After the assassination of Liaquat Ali Khan, Pakistan’s first prime minister, in 1951, rumors circulated that the CIA had played a role as punishment for Khan refusing to secure oil contracts in Iran for American corporations. In 1958, Pakistanis again accused the United States of orchestrating Iskander Mirza’s constitutional coup to install a pro-U.S. regime. In neither case did substantive evidence exist of such meddling.
But that did little to dampen the prevalence of such claims. In 1977, Pakistani Prime Minister Zulfikar Ali Bhutto even went public with such accusations. He alleged that the CIA funded opposition forces in response to the development of Pakistan’s nuclear program and Bhutto’s ostensibly nonaligned foreign policy positions — including his refusal to support the Vietnam War.
A tilt toward nonalignment in the Cold War and away from allegiance to the United States had been a cornerstone of Bhutto’s foreign policy. However, many observers of Pakistani politics saw Bhutto’s allegations of a foreign conspiracy theory as intended to carve out domestic political space in a tense standoff with opposition parties.
Although there was scant evidence to substantiate rumors about these particular instances of U.S. interference, U.S. behavior has, at points, fueled them. For example, some CIA activity in Pakistan has been well documented, such as the collection of DNA samples through a fake vaccination campaign as part of the hunt for Osama bin Laden in the 2000s. These operations have undermined Pakistanis’ trust in the United States to do anything other than safeguard its own interests.
Much like Bhutto about a half-century ago, Khan, prime minister since 2018, also advocated nonalignment. At multiple points, he has held up India’s foreign policy during the Cold War as a model to emulate — surprising, given the enmity between the two countries.
Given this backdrop and the country’s ongoing economic crisis, it becomes easier to see why, as most of the world rushed to condemn Russian President Vladimir Putin after the invasion of Ukraine, Khan instead took a long-planned trip to meet with Putin. Khan’s two-day visit to Russia was the first by Pakistan’s premier in more than two decades, and his government hailed it as a much-needed breakthrough for Pakistan’s economic and energy stability.
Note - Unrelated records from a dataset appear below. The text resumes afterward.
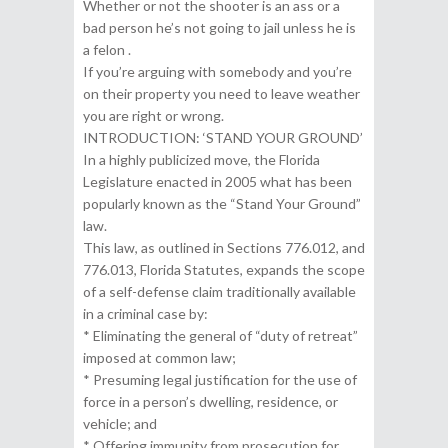
Whether or not the shooter is an ass or a
bad person he’s not going to jail unless he is
a felon .
If you’re arguing with somebody and you’re
on their property you need to leave weather
you are right or wrong.
INTRODUCTION: ‘STAND YOUR GROUND’
In a highly publicized move, the Florida
Legislature enacted in 2005 what has been
popularly known as the “Stand Your Ground”
law.
This law, as outlined in Sections 776.012, and
776.013, Florida Statutes, expands the scope
of a self-defense claim traditionally available
in a criminal case by:
* Eliminating the general of “duty of retreat”
imposed at common law;
* Presuming legal justification for the use of
force in a person’s dwelling, residence, or
vehicle; and
* Offering immunity from prosecution for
While in Moscow, Khan secured a major trade deal with Russia to import 2 million tons of wheat and to buy natural gas.
Soon after, Pakistan became one of 35 countries that abstained from voting against the Russian invasion at the U.N. General Assembly.
These moves reflected how, with the United States leaving Afghanistan and deepening ties with India, Khan turned toward an emboldened Moscow-Beijing axis, which is increasingly flexing its muscle. While Pakistan shares a historically strategic friendship with China, the country’s relationship with Russia has vacillated over the past few decades. For his own part, in speeches, Khan often situated Pakistan’s neutrality as a potential tool for avoiding a new Cold War, offering to broker improved diplomatic ties between the United States and China.
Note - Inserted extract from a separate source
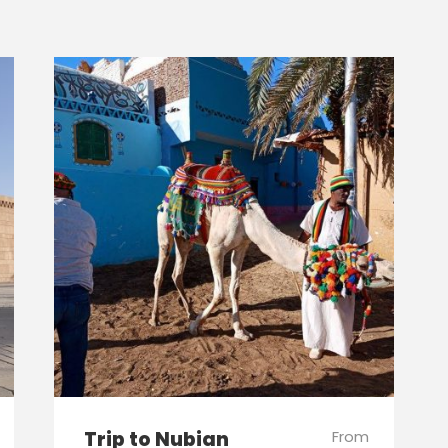
Trip to Nubian
From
Critics see Pakistan’s behavior over the past two months as a clear demonstration of the country moving away from its traditional U.S. alliance. Khan’s government, by contrast, claimed it was pursuing a “balanced and independent foreign policy” that centered the needs of Pakistani citizens over geopolitical concerns.
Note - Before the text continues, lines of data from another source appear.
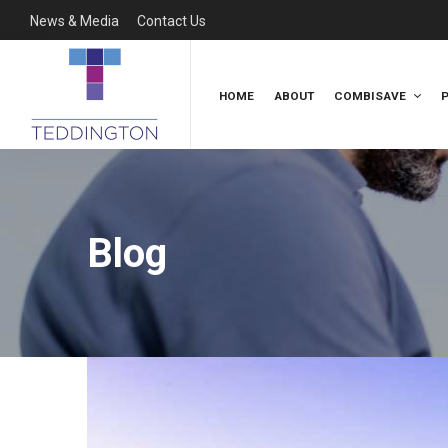
News & Media
Contact Us
HOME
ABOUT
COMBISAVE
Blog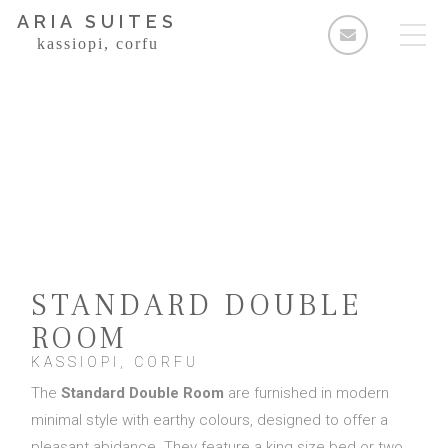
ARIA SUITES
kassiopi, corfu
Rooms
Standard Double Room
Deluxe Double Room
2 Bedroom Apartment
STANDARD DOUBLE
3 Bedroom Apartment
ROOM
Facilities & Services
KASSIOPI, CORFU
Τhe
Standard Double Room
are furnished in modern
The Area
minimal style with earthy colours, designed to offer a
Enquiries
pleasant abidance. They feature a king size bed or two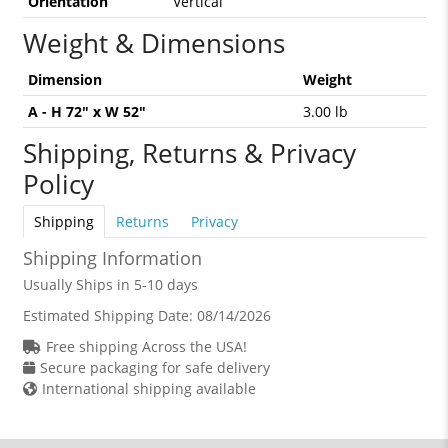
Orientation
Vertical
Weight & Dimensions
Dimension
Weight
A - H 72" x W 52"
3.00 lb
Shipping, Returns & Privacy
Policy
Shipping
Returns
Privacy
Shipping Information
Usually Ships in 5-10 days
Estimated Shipping Date:
08/14/2026
Free shipping Across the USA!
Secure packaging for safe delivery
International shipping available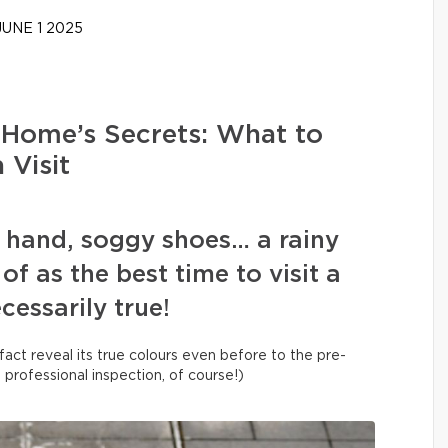
UNE 1 2025
 Home’s Secrets: What to
 Visit
n hand, soggy shoes… a rainy
of as the best time to visit a
ecessarily true!
fact reveal its true colours even before to the pre-
a professional inspection, of course!)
This context shapes Khan’s accusations of a U.S.-backed ploy to oust him from power. Anti-American rhetoric has long been a potent tool in Pakistani politics. Many of Khan’s predecessors also latched on to anti-U.S. conspiracy theories to gain political clout or to preserve power when faced with domestic political upheaval. Social media only makes the dissemination of these ideas easier.
Deploying these historical tropes made sense for Khan, because charges of a U.S.-backed conspiracy theory let him brand his opponents as “traitors” to national interest and security — rather than just as corrupt politicians. Although this wasn’t enough to stay in power, it may give him a key weapon in Pakistan’s next elections.